**TASK OBJECTIVE**
Retype all entries exactly as they stand, excluding pictures.
*** Opening DATA FOR THIS TASK ***
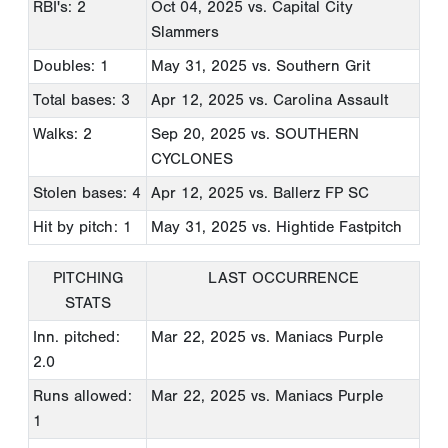
RBI's: 2
Oct 04, 2025
vs. Capital City
Slammers
Doubles: 1
May 31, 2025
vs. Southern Grit
Total bases: 3
Apr 12, 2025
vs. Carolina Assault
Walks: 2
Sep 20, 2025
vs. SOUTHERN
CYCLONES
Stolen bases: 4
Apr 12, 2025
vs. Ballerz FP SC
Hit by pitch: 1
May 31, 2025
vs. Hightide Fastpitch
PITCHING
LAST OCCURRENCE
STATS
Inn. pitched:
Mar 22, 2025
vs. Maniacs Purple
2.0
Runs allowed:
Mar 22, 2025
vs. Maniacs Purple
1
*** Closing DATA FOR THIS TASK ***
**FINISHED EXERCISE**
RBI's: 2
Oct 04, 2025
vs. Capital City
Slammers
Doubles: 1
May 31, 2025
vs. Southern Grit
Total bases: 3
Apr 12, 2025
vs. Carolina Assault
Walks: 2
Sep 20, 2025
vs. SOUTHERN
CYCLONES
Stolen bases: 4
Apr 12, 2025
vs. Ballerz FP SC
Hit by pitch: 1
May 31, 2025
vs. Hightide Fastpitch
PITCHING
LAST OCCURRENCE
STATS
Inn. pitched:
Mar 22, 2025
vs. Maniacs Purple
2.0
Runs allowed:
Mar 22, 2025
vs. Maniacs Purple
1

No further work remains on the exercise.